◆ Exercise aim: Output exactly the lines from the first line of the records below through the line containing "Estabilidad superior y contenido inigualable.", both included, leaving out any pictures.

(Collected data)
+ + + + + + +
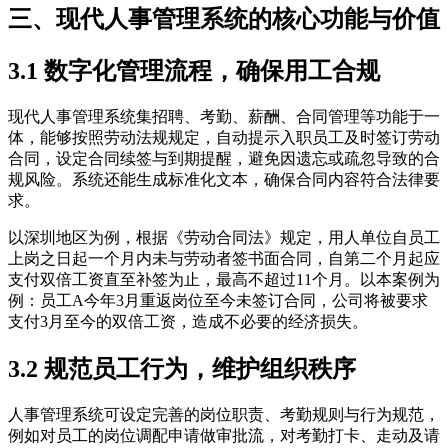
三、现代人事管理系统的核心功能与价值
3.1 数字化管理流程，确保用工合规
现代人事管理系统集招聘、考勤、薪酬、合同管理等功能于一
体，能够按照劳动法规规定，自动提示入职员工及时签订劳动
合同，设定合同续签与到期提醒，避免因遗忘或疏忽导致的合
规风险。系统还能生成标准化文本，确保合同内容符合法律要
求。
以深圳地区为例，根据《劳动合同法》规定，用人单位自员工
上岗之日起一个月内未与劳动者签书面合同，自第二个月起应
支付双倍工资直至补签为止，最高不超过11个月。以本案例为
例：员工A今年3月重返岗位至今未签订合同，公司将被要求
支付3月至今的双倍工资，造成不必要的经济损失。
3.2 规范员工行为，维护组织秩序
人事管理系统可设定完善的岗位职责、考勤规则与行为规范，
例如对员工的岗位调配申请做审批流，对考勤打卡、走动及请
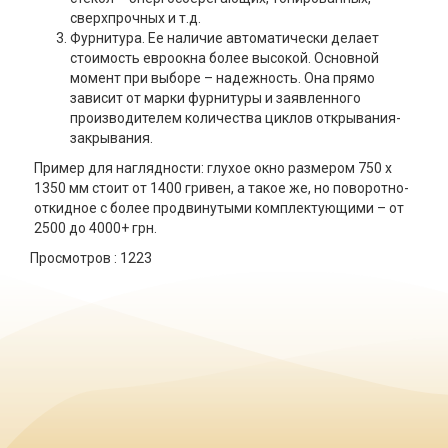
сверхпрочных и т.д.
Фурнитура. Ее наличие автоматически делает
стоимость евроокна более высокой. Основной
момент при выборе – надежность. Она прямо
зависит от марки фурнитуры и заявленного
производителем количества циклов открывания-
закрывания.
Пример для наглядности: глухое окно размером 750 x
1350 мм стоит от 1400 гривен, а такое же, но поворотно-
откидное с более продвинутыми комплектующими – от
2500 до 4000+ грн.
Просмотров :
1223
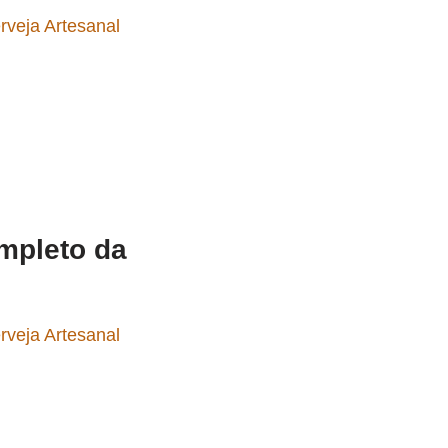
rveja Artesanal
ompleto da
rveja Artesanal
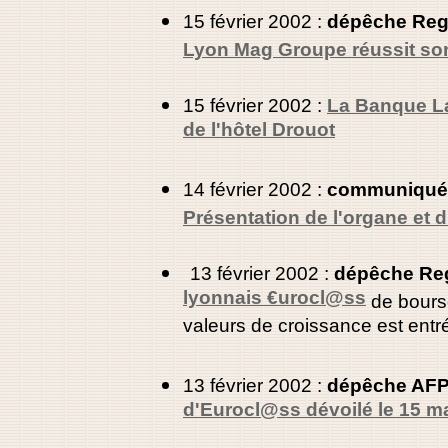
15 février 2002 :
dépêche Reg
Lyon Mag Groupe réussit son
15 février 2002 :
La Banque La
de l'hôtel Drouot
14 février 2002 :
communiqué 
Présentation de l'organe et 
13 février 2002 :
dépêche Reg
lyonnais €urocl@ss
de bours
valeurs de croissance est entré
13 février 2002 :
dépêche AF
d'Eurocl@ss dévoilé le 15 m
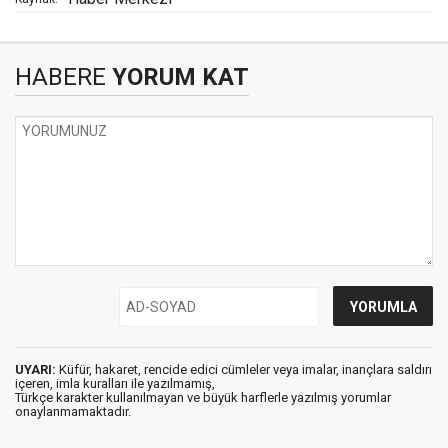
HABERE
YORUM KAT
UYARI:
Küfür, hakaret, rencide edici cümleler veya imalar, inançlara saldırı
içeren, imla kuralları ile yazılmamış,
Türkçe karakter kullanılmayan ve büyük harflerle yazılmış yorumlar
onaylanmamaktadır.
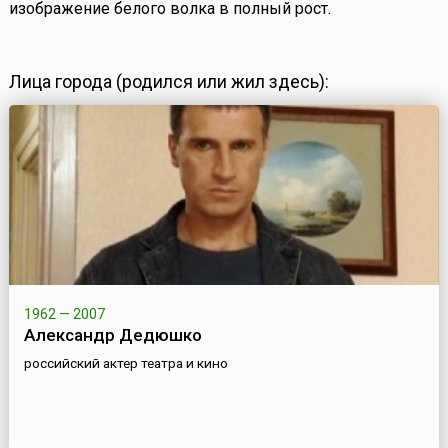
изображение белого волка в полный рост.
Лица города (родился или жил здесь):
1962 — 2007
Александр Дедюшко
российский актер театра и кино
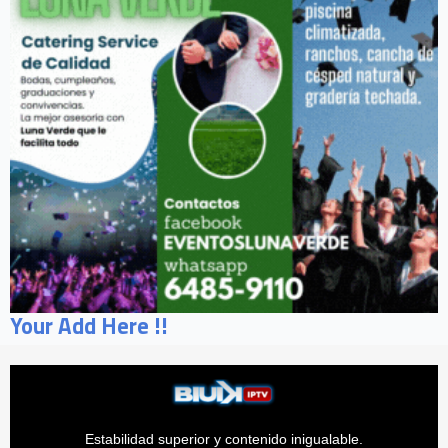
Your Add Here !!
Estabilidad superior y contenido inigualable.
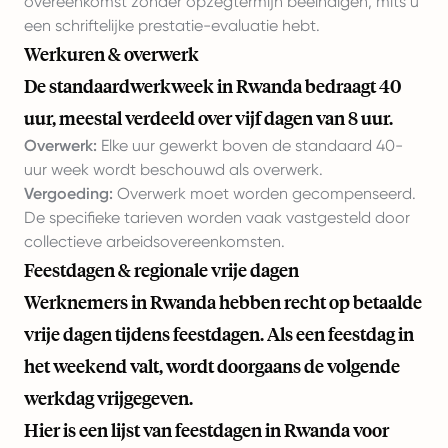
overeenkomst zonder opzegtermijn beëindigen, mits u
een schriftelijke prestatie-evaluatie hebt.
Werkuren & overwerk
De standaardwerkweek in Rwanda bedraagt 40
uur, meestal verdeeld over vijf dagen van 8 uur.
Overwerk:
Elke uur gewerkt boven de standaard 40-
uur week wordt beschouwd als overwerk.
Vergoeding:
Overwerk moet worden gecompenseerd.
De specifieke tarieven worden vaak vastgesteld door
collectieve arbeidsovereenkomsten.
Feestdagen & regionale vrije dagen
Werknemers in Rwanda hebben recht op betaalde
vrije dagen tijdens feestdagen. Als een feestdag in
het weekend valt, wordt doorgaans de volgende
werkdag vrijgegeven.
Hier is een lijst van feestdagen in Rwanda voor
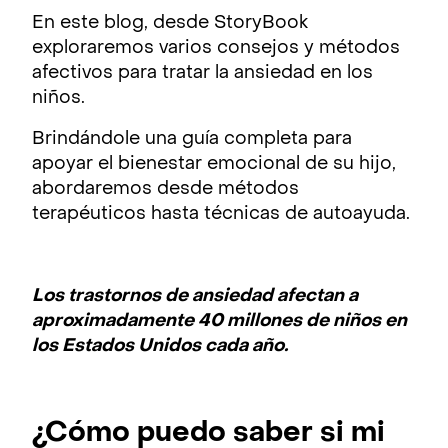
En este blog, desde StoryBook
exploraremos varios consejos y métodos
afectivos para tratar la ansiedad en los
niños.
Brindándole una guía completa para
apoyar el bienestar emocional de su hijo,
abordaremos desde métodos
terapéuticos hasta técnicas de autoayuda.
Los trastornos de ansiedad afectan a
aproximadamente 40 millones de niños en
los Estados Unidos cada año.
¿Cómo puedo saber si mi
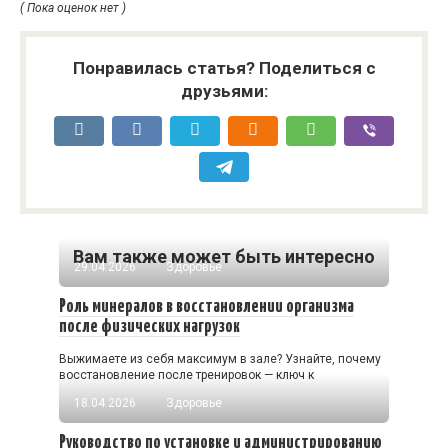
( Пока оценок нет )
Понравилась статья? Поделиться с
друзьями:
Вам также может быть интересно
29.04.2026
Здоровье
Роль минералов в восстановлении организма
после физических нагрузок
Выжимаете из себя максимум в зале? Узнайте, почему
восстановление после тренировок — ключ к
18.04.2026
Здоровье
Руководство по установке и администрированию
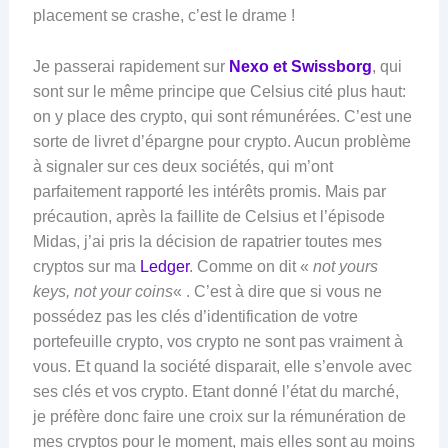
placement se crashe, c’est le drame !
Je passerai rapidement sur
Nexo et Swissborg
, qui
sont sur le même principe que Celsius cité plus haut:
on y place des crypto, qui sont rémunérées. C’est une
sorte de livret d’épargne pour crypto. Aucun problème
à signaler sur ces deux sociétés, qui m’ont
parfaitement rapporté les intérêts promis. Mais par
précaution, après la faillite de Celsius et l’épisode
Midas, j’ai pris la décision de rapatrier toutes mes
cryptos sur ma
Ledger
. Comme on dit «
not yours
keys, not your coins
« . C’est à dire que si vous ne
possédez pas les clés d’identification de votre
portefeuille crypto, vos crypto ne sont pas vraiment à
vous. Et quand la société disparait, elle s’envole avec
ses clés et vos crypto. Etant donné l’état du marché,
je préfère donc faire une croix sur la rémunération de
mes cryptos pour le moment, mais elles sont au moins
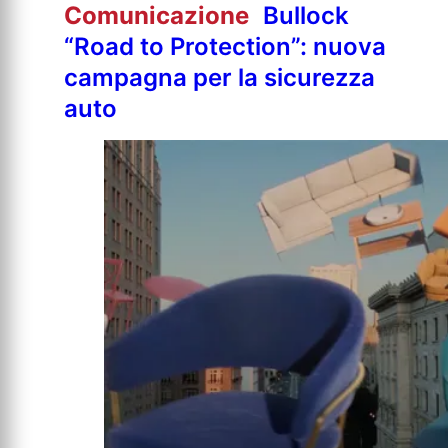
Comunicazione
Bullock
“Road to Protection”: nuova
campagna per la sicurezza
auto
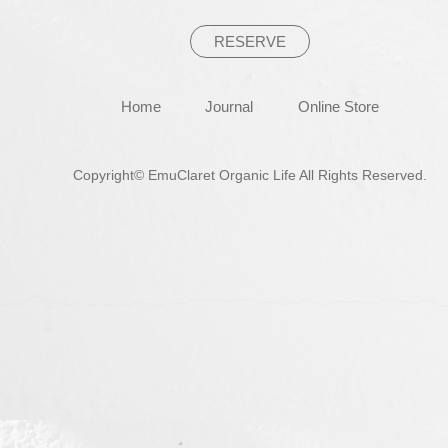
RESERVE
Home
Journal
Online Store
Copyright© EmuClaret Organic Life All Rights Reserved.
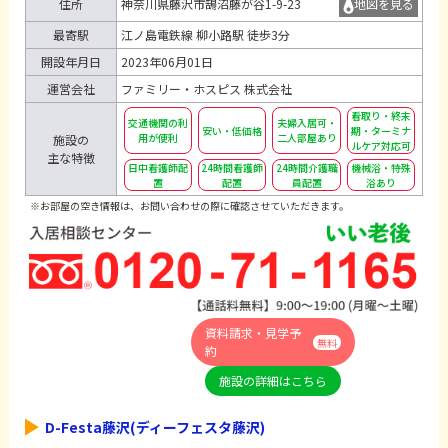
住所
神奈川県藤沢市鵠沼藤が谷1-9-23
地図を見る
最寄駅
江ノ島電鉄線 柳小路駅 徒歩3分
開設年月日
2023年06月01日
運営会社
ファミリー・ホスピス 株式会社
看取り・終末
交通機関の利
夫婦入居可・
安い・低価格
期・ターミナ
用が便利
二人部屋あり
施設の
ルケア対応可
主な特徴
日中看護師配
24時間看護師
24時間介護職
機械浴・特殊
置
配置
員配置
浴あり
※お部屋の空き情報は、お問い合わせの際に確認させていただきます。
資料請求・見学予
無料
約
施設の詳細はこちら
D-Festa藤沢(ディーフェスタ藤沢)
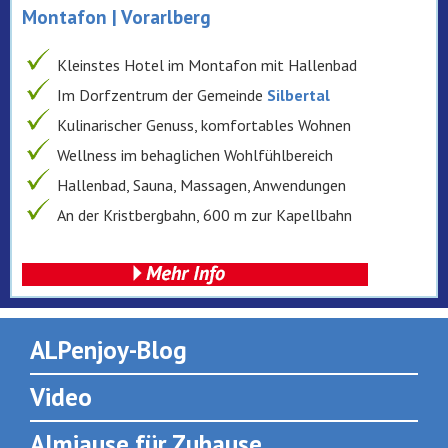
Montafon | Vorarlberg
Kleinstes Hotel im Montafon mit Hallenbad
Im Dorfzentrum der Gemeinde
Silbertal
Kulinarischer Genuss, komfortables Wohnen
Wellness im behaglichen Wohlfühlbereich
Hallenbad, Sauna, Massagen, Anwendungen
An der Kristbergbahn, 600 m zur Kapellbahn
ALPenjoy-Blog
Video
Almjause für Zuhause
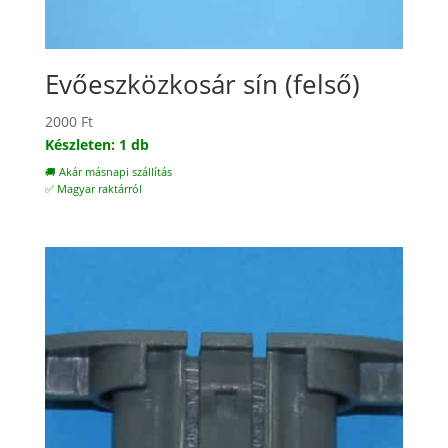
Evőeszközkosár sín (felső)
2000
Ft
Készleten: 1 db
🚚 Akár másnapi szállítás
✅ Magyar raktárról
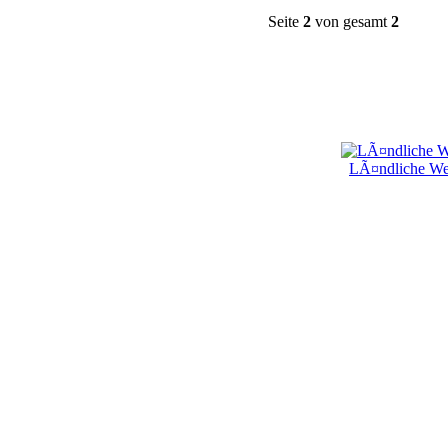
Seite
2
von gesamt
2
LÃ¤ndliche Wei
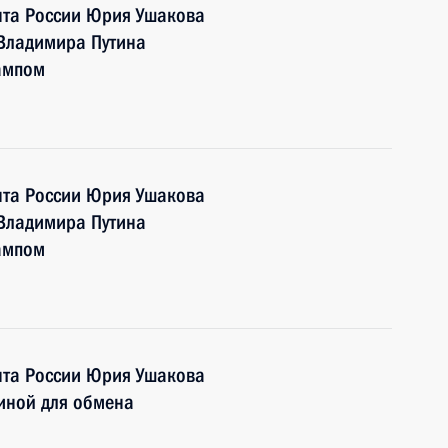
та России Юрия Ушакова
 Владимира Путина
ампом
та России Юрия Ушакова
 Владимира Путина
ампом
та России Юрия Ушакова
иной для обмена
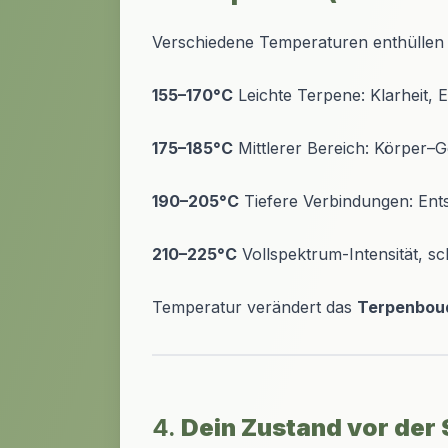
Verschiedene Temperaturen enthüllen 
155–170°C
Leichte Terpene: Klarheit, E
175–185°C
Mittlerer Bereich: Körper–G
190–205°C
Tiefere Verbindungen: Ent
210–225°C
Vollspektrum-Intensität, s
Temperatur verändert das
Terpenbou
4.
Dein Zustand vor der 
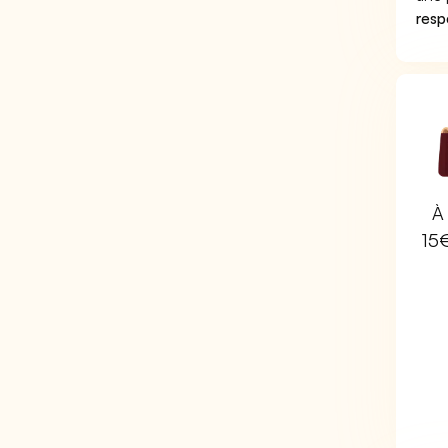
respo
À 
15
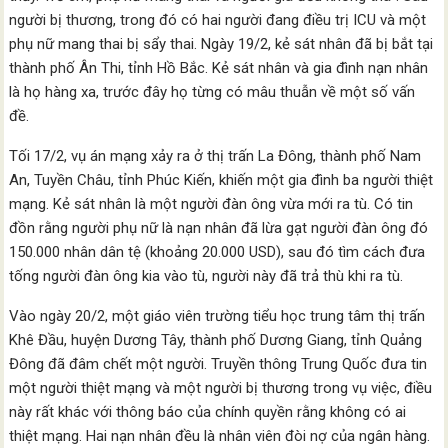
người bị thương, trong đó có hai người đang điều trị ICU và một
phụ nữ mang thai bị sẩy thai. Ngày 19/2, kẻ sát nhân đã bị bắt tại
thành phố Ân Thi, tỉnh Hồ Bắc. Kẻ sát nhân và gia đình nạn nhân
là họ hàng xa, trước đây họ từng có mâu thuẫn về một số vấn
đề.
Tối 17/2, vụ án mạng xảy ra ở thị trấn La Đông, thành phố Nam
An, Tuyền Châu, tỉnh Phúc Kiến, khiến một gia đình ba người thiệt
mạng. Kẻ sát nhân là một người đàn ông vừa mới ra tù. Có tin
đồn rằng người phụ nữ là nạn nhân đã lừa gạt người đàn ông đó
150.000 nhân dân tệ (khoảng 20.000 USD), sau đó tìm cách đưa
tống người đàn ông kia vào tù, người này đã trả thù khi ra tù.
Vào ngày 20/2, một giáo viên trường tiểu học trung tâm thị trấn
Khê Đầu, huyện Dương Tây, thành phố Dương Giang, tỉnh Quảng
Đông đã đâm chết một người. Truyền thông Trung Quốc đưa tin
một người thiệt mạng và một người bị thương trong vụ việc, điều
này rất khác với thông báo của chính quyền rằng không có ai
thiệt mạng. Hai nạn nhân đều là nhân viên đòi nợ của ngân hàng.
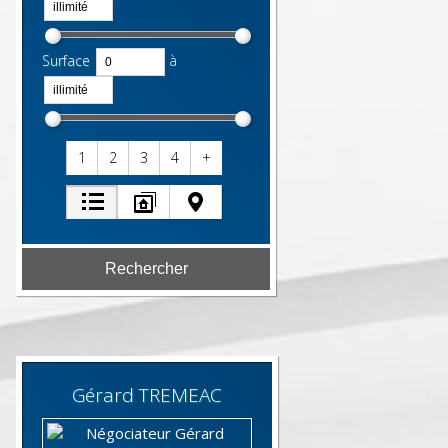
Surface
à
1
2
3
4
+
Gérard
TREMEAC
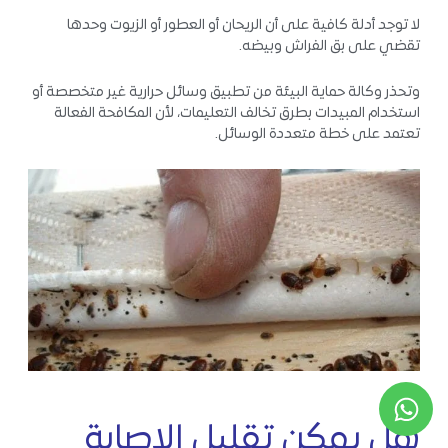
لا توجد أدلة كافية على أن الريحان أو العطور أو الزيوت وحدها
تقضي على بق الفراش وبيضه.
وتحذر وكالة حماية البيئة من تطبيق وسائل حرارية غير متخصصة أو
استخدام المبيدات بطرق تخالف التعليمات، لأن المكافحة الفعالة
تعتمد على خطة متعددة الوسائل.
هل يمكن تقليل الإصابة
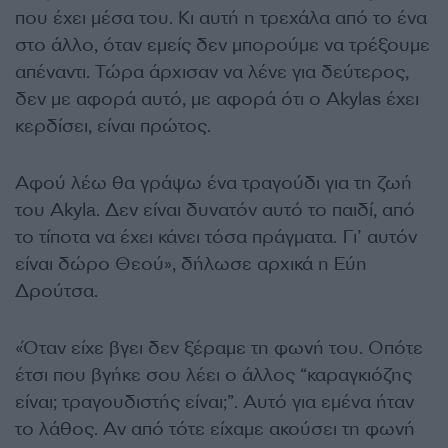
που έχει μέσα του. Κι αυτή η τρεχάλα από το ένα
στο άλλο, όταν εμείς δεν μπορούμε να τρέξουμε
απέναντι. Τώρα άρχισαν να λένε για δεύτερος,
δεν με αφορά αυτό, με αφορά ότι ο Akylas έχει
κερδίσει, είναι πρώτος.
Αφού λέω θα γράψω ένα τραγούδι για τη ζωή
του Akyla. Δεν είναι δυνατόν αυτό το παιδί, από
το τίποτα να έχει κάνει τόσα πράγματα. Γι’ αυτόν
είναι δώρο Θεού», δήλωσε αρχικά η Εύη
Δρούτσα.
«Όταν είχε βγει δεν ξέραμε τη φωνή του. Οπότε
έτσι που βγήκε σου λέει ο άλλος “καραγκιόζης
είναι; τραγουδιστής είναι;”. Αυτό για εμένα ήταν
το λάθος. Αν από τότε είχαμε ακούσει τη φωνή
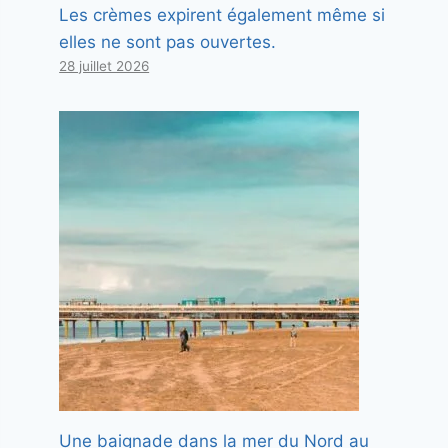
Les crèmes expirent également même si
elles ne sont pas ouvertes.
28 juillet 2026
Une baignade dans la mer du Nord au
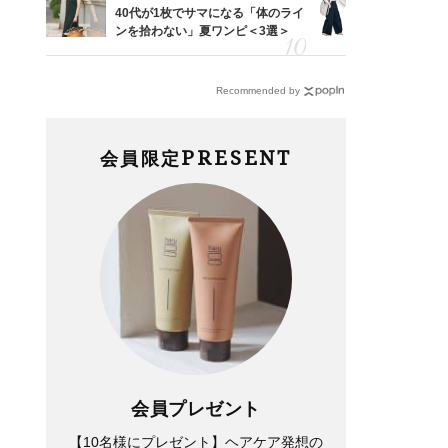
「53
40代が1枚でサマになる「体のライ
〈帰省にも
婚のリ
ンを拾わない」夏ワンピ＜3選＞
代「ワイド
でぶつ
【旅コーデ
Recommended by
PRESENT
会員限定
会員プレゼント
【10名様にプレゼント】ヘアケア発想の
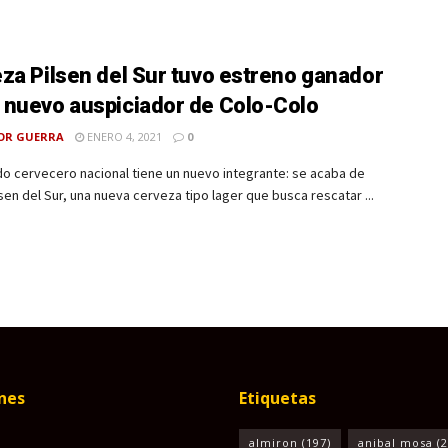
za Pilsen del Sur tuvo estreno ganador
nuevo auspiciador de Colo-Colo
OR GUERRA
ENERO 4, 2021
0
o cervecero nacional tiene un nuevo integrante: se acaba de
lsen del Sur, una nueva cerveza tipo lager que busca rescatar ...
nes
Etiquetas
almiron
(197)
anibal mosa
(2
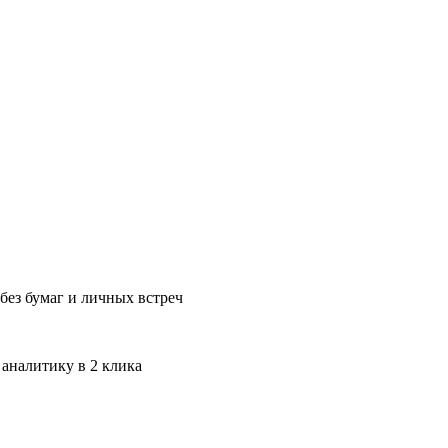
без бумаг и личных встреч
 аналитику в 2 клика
+ + + + + + +
◆ Exercise solution:
三、现代人事管理系统的核心功能与价值
3.1 数字化管理流程，确保用工合规
现代人事管理系统集招聘、考勤、薪酬、合同管理等功能于一
体，能够按照劳动法规规定，自动提示入职员工及时签订劳动
合同，设定合同续签与到期提醒，避免因遗忘或疏忽导致的合
规风险。系统还能生成标准化文本，确保合同内容符合法律要
求。
以深圳地区为例，根据《劳动合同法》规定，用人单位自员工
上岗之日起一个月内未与劳动者签书面合同，自第二个月起应
支付双倍工资直至补签为止，最高不超过11个月。以本案例为
例：员工A今年3月重返岗位至今未签订合同，公司将被要求
支付3月至今的双倍工资，造成不必要的经济损失。
3.2 规范员工行为，维护组织秩序
人事管理系统可设定完善的岗位职责、考勤规则与行为规范，
例如对员工的岗位调配申请做审批流，对考勤打卡、走动及请
сверхпрочных и т.д.
Фурнитура. Ее наличие автоматически делает
стоимость евроокна более высокой. Основной
момент при выборе – надежность. Она прямо
зависит от марки фурнитуры и заявленного
производителем количества циклов открывания-
закрывания.
Пример для наглядности: глухое окно размером 750 x
1350 мм стоит от 1400 гривен, а такое же, но поворотно-
откидное с более продвинутыми комплектующими – от
2500 до 4000+ грн.
Просмотров :
1223
rveja Artesanal
ompleto da
rveja Artesanal
15 février 2002 :
dépêche Reg
Lyon Mag Groupe réussit son
15 février 2002 :
La Banque La
de l'hôtel Drouot
14 février 2002 :
communiqué 
Présentation de l'organe et 
13 février 2002 :
dépêche Reg
lyonnais €urocl@ss
de bours
valeurs de croissance est entré
13 février 2002 :
dépêche AF
d'Eurocl@ss dévoilé le 15 m
HABERE
YORUM KAT
UYARI:
Küfür, hakaret, rencide edici cümleler veya imalar, inançlara saldırı
içeren, imla kuralları ile yazılmamış,
Türkçe karakter kullanılmayan ve büyük harflerle yazılmış yorumlar
onaylanmamaktadır.
изображение белого волка в полный рост.
Лица города (родился или жил здесь):
1962 — 2007
Александр Дедюшко
российский актер театра и кино
Your Add Here !!
Estabilidad superior y contenido inigualable.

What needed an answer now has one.